In any case, I finally got all the pieces together this evening and collected some data.
I used a similar thermal ramp method as I used to test the densitometer's thermal performance, which involves a freezer and a heated 3D printer filament drying chamber. Its great for ramp testing, but I'd obviously want something fancier if I was trying to build an actual thermal profile. So the data is a bit noisy, given that the hardware doesn't heat evenly and never really reaches a steady state, but its still good for answering some basic questions.
Those questions being:
- Does temperature affect the sensor's performance?
- Does temperature affect the sensor's performance enough to actually matter?
- Is it worth adding a temperature sensor, renting a proper thermal chamber, and building an actual thermal calibration profile?
For these tests, I had the sensor at a fairly high gain setting and the light source at its dimmest. All data is normalized around 25C. (The sensor gave readings that would have been in the ballpark of 0.15 lux if it had picked up the light under my enlarger in a normal meter probe configuration.)

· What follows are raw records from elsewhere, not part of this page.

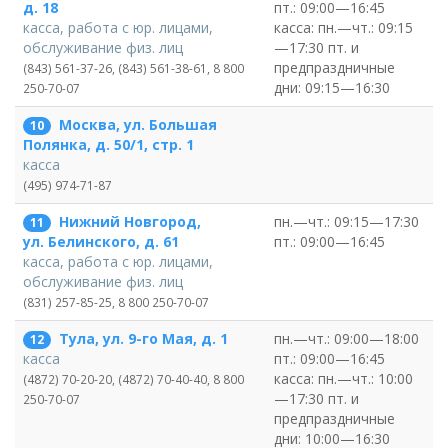
пт.: 09:00—16:45
д. 18
касса: пн.—чт.: 09:15
касса, работа с юр. лицами,
—17:30 пт. и
обслуживание физ. лиц
предпраздничные
(843) 561-37-26, (843) 561-38-61, 8 800
дни: 09:15—16:30
250-70-07
Москва, ул. Большая
10
Полянка, д. 50/1, стр. 1
касса
(495) 974-71-87
Нижний Новгород,
пн.—чт.: 09:15—17:30
11
пт.: 09:00—16:45
ул. Белинского, д. 61
касса, работа с юр. лицами,
обслуживание физ. лиц
(831) 257-85-25, 8 800 250-70-07
Тула, ул. 9-го Мая, д. 1
пн.—чт.: 09:00—18:00
12
пт.: 09:00—16:45
касса
касса: пн.—чт.: 10:00
(4872) 70-20-20, (4872) 70-40-40, 8 800
—17:30 пт. и
250-70-07
предпраздничные
дни: 10:00—16:30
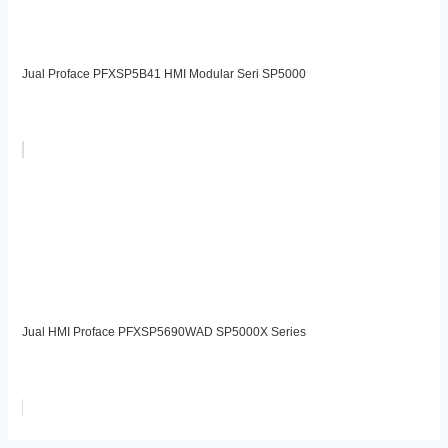
Jual Proface PFXSP5B41 HMI Modular Seri SP5000
Jual HMI Proface PFXSP5690WAD SP5000X Series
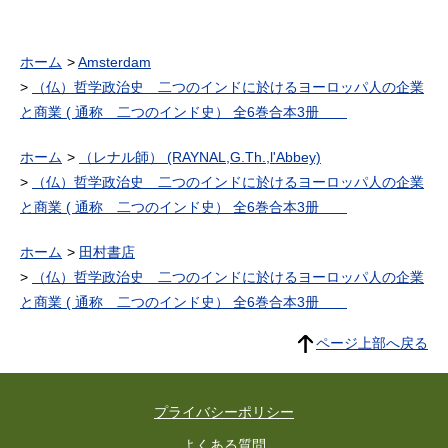
ホーム
Amsterdam
（仏）哲学政治史 二つのインドに於けるヨーロッパ人の企業
と商業 ( 通称 二つのインド史） 全6巻合本3册
ホーム
（レナル師） (RAYNAL,G.Th.,l'Abbey)
（仏）哲学政治史 二つのインドに於けるヨーロッパ人の企業
と商業 ( 通称 二つのインド史） 全6巻合本3册
ホーム
田村書店
（仏）哲学政治史 二つのインドに於けるヨーロッパ人の企業
と商業 ( 通称 二つのインド史） 全6巻合本3册
ページ上部へ戻る
プライバシーポリシー
よくある質問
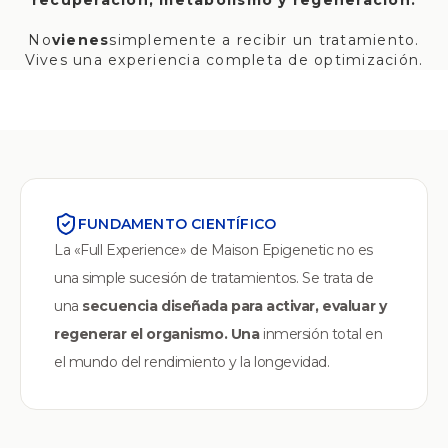
recuperación, metabolismo y regeneración.
No
vienes
simplemente a recibir un tratamiento.
Vives una experiencia completa de optimización.
FUNDAMENTO CIENTÍFICO
La «Full Experience» de Maison Epigenetic no es
una simple sucesión de tratamientos. Se trata de
una
secuencia diseñada para activar, evaluar y
regenerar el organismo. Una
inmersión total en
el mundo del rendimiento y la longevidad.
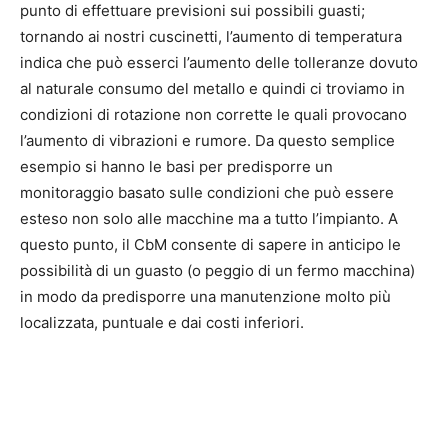
punto di effettuare previsioni sui possibili guasti;
tornando ai nostri cuscinetti, l’aumento di temperatura
indica che può esserci l’aumento delle tolleranze dovuto
al naturale consumo del metallo e quindi ci troviamo in
condizioni di rotazione non corrette le quali provocano
l’aumento di vibrazioni e rumore. Da questo semplice
esempio si hanno le basi per predisporre un
monitoraggio basato sulle condizioni che può essere
esteso non solo alle macchine ma a tutto l’impianto. A
questo punto, il CbM consente di sapere in anticipo le
possibilità di un guasto (o peggio di un fermo macchina)
in modo da predisporre una manutenzione molto più
localizzata, puntuale e dai costi inferiori.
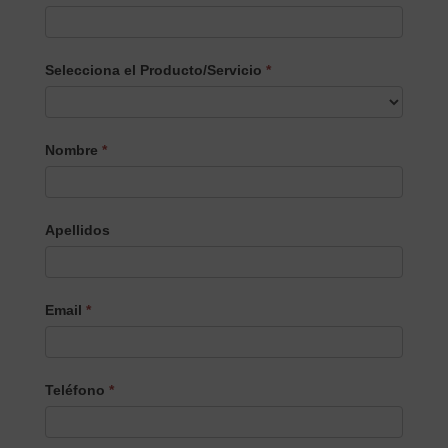
Selecciona el Producto/Servicio
*
Selecciona
Nombre
*
el
Producto/Servicio
Apellidos
Email
*
Teléfono
*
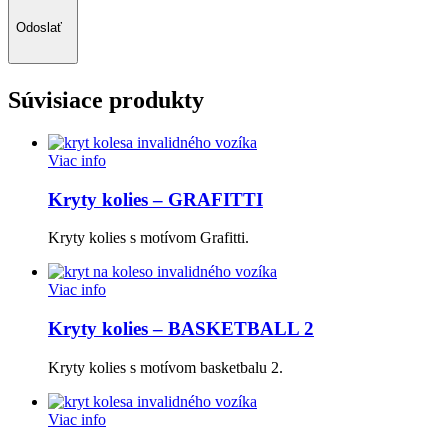
Odoslať
Súvisiace produkty
Viac info
Kryty kolies – GRAFITTI
Kryty kolies s motívom Grafitti.
Viac info
Kryty kolies – BASKETBALL 2
Kryty kolies s motívom basketbalu 2.
Viac info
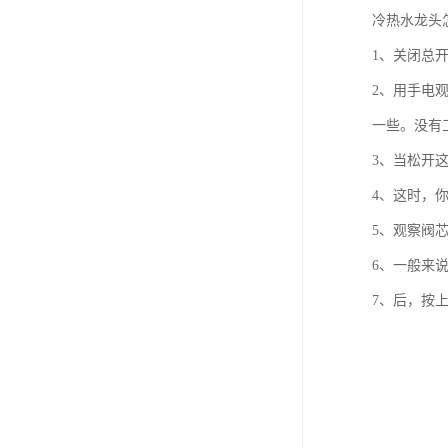
冷热水龙头
1、关闭总
2、用手电
一些。没有
3、当松开
4、这时，
5、观察阀
6、一般来
7、后，按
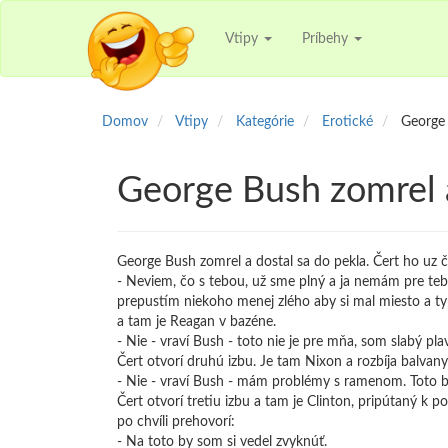
Vtipy
Príbehy
Domov
Vtipy
Kategórie
Erotické
George 
George Bush zomrel 
George Bush zomrel a dostal sa do pekla. Čert ho uz 
- Neviem, čo s tebou, už sme plný a ja nemám pre teba 
prepustím niekoho menej zlého aby si mal miesto a ty 
a tam je Reagan v bazéne.
- Nie - vraví Bush - toto nie je pre mňa, som slabý pla
Čert otvorí druhú izbu. Je tam Nixon a rozbíja balva
- Nie - vraví Bush - mám problémy s ramenom. Toto b
Čert otvorí tretiu izbu a tam je Clinton, pripútaný k 
po chvíli prehovorí:
- Na toto by som si vedel zvyknúť.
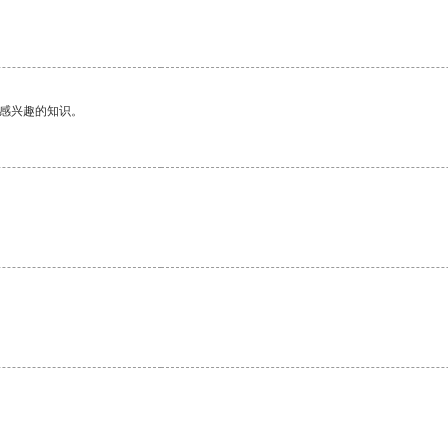
己感兴趣的知识。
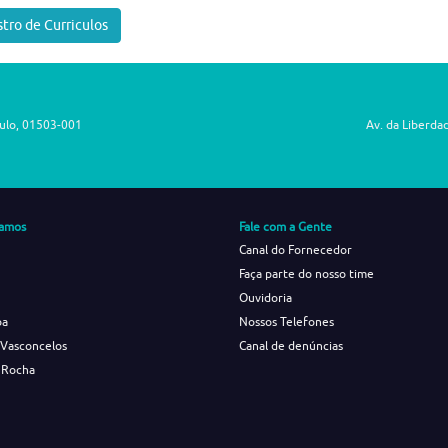
tro de Curriculos
aulo, 01503-001
Av. da Liberda
amos
Fale com a Gente
Canal do Fornecedor
Faça parte do nosso time
Ouvidoria
ba
Nossos Telefones
 Vasconcelos
Canal de denúncias
 Rocha
s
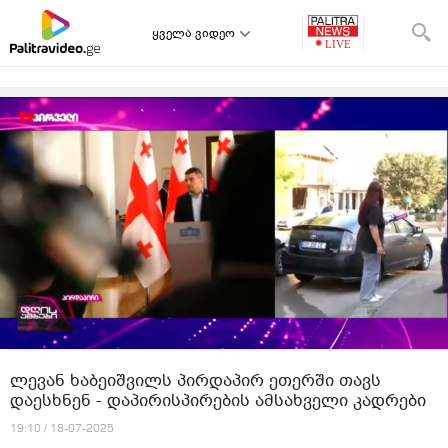
ყველა ვიდეო
ლევან ხაბეიშვილს პირდაპირ ეთერში თავს
დაესხნენ - დაპირისპირების ამსახველი კადრები
19:10 / 18-07-2025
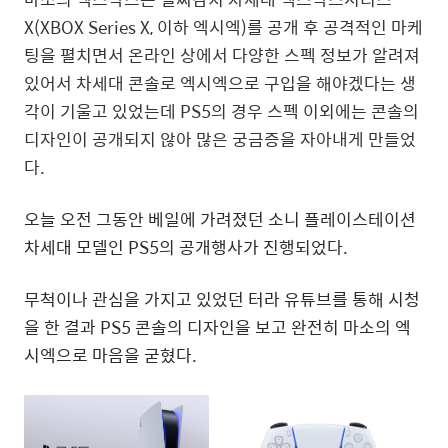
X(XBOX Series X, 이하 엑시엑)를 공개 후 공격적인 마케
팅을 펼치면서 온라인 상에서 다양한 스펙 정보가 알려져
있어서 차세대 콘솔로 엑시엑으로 구입을 해야겠다는 생
각이 기울고 있었는데 PS5의 경우 스펙 이외에는 콘솔의
디자인이 공개되지 않아 많은 궁금증을 자아내게 만들었
다.
오늘 오전 그동안 베일에 가려졌던 소니 플레이스테이션
차세대 모델인 PS5의 공개행사가 진행되었다.
무척이나 관심을 가지고 있었던 터라 유튜브를 통해 시청
을 한 결과 PS5 콘솔의 디자인을 보고 완전히 마소의 엑
시엑으로 마음을 굳혔다.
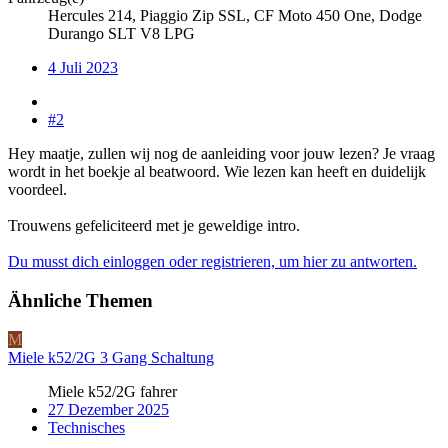
Hercules 214, Piaggio Zip SSL, CF Moto 450 One, Dodge
Durango SLT V8 LPG
4 Juli 2023
#2
Hey maatje, zullen wij nog de aanleiding voor jouw lezen? Je vraag
wordt in het boekje al beatwoord. Wie lezen kan heeft en duidelijk
voordeel.
Trouwens gefeliciteerd met je geweldige intro.
Du musst dich einloggen oder registrieren, um hier zu antworten.
Ähnliche Themen
M
Miele k52/2G 3 Gang Schaltung
Miele k52/2G fahrer
27 Dezember 2025
Technisches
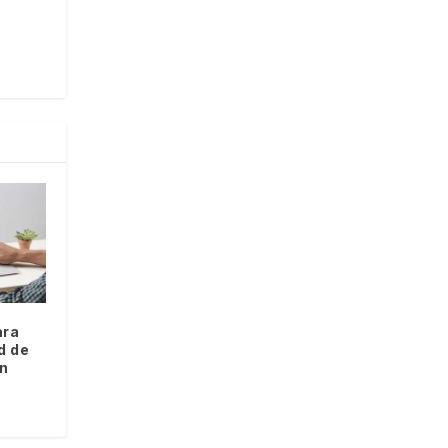
ara
d de
en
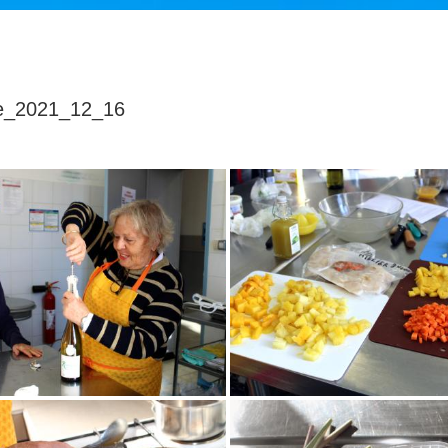
ne_2021_12_16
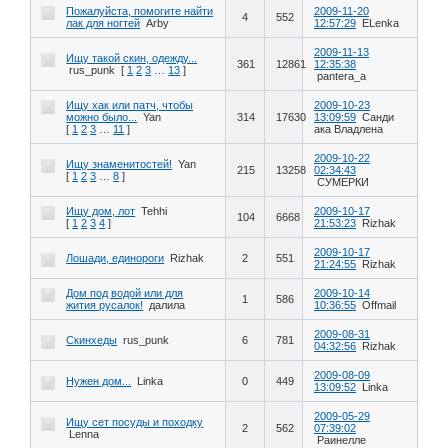
Пожалуйста, помогите найти
2009-11-20
4
552
лак для ногтей
Arby
12:57:29
ELenka
2009-11-13
Ищу такой скин, одежду...
361
12861
12:35:38
rus_punk
[
1
2
3
…
13
]
pantera_a
Ищу хак или патч, чтобы
2009-10-23
можно было...
Yan
314
17630
13:09:59
Санди
[
1
2
3
…
11
]
ака Владлена
2009-10-22
Ищу знаменитостей!
Yan
215
13258
02:34:43
[
1
2
3
…
8
]
СУМЕРКИ
Ищу дом, лот
Tehhi
2009-10-17
104
6668
[
1
2
3
4
]
21:53:23
Rizhak
2009-10-17
Лошади, единороги
Rizhak
2
551
21:24:55
Rizhak
Дом под водой или для
2009-10-14
1
586
жития русалок!
далила
10:36:55
Offmail
2009-08-31
Скинхеды
rus_punk
6
781
04:32:56
Rizhak
2009-08-09
Нужен дом...
Linka
0
449
13:09:52
Linka
2009-05-29
Ищу сет посуды и походку
2
562
07:39:02
Lenna
Раинелле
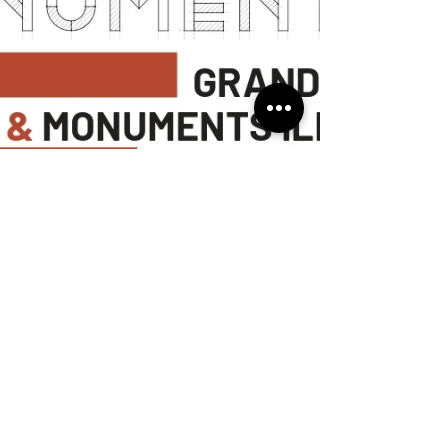
musee62
29 août 2025
2 min de lecture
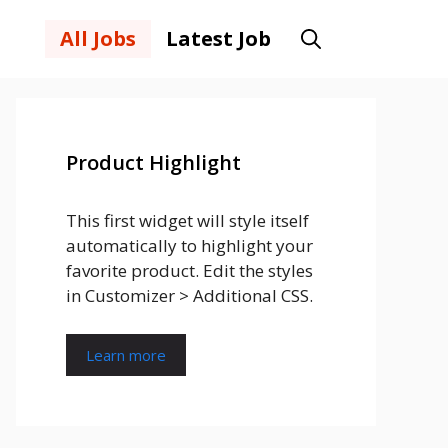
All Jobs
Latest Job
Product Highlight
This first widget will style itself
automatically to highlight your
favorite product. Edit the styles
in Customizer > Additional CSS.
Learn more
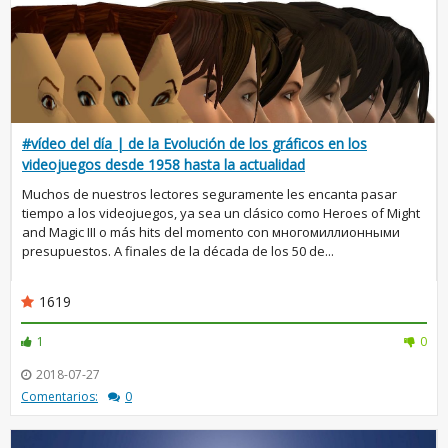
#vídeo del día | de la Evolución de los gráficos en los
videojuegos desde 1958 hasta la actualidad
Muchos de nuestros lectores seguramente les encanta pasar
tiempo a los videojuegos, ya sea un clásico como Heroes of Might
and Magic III o más hits del momento con многомиллионными
presupuestos. A finales de la década de los 50 de...
1619
1
0
2018-07-27
Comentarios:
0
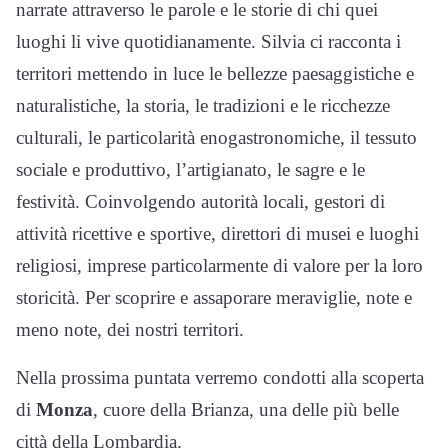
narrate attraverso le parole e le storie di chi quei
luoghi li vive quotidianamente. Silvia ci racconta i
territori mettendo in luce le bellezze paesaggistiche e
naturalistiche, la storia, le tradizioni e le ricchezze
culturali, le particolarità enogastronomiche, il tessuto
sociale e produttivo, l’artigianato, le sagre e le
festività. Coinvolgendo autorità locali, gestori di
attività ricettive e sportive, direttori di musei e luoghi
religiosi, imprese particolarmente di valore per la loro
storicità. Per scoprire e assaporare meraviglie, note e
meno note, dei nostri territori.
Nella prossima puntata verremo condotti alla scoperta
di
Monza
, cuore della Brianza, una delle più belle
città della Lombardia.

Going all the way from 0-45C, this is what the graph looks like:
The graph is showing differences in reading in stops (log2), and the total range is about 1/4 stop. The jaggyness of the line is most likely due to the inconsistencies in the test method, and not sensor behavior. I'd expect a much smoother line with higher quality steady-state testing.
Someone here mentioned an expected usage temperature range of 17-30C, so I plotted that too:
In this case, we're only talking about a range under 1/10th of a stop.
While it might be a good idea, for the sake of completeness, to test a range of light levels and sensor settings, I think this particular test is likely to end up being close to the worst case scenario.
So I guess now the question becomes... Is it work going through all the trouble to build in temperature compensation to improve accuracy by an amount likely below the typical adjustment increment, for people who build their paper profiles during a summer heat wave and then print in the dead of winter, using a darkroom that's located in an uninsulated shack in their backyard?
Unless I'm missing something, which maybe I am, and you'll all be happy to fill me in.